§ **DATA TO PROCESS**

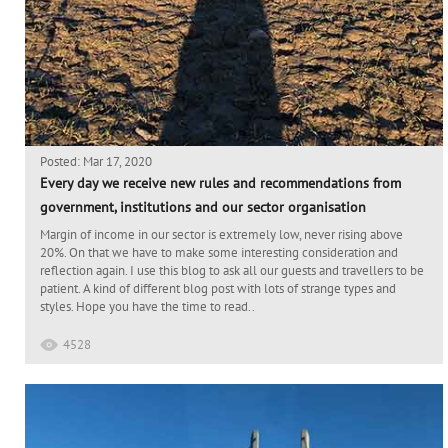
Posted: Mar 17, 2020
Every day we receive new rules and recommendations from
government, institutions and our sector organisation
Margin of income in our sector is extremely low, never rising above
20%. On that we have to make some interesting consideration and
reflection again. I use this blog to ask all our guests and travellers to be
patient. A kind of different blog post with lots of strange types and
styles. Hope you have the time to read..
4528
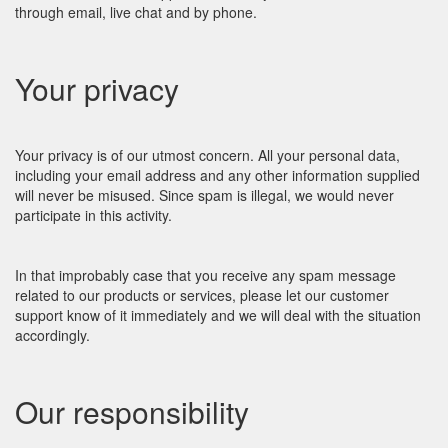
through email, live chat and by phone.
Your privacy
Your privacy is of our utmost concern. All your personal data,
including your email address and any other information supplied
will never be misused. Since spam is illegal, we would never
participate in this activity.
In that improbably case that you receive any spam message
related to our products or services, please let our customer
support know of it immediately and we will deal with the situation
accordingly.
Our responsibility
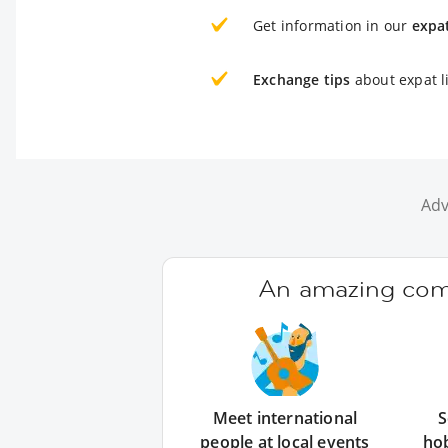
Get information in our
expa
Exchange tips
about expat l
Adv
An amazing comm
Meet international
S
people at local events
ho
* * *
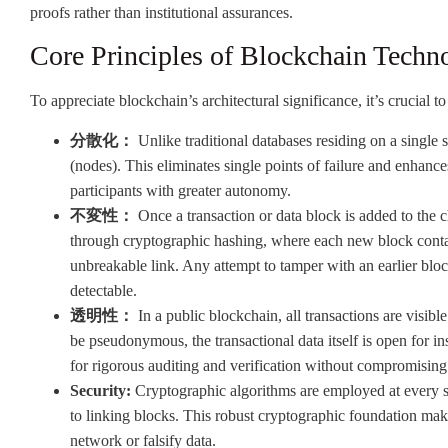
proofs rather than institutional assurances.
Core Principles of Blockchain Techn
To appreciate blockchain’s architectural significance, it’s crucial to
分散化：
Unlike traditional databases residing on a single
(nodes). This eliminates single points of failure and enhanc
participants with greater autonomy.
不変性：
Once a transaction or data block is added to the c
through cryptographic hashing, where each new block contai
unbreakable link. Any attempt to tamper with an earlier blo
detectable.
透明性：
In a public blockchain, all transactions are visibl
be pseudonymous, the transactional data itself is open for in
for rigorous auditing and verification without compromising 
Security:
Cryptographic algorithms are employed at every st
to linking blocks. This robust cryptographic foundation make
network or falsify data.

§ **TASK REQUIREMENTS**
Retype the portion of the data above that starts on the line with "be pseudonymous, the" and finishes on the line with "network or falsify data.", including both of those lines.

§ **EXERCISE SOLUTION**
be pseudonymous, the transactional data itself is open for in
for rigorous auditing and verification without compromising 
Security:
Cryptographic algorithms are employed at every st
to linking blocks. This robust cryptographic foundation make
network or falsify data.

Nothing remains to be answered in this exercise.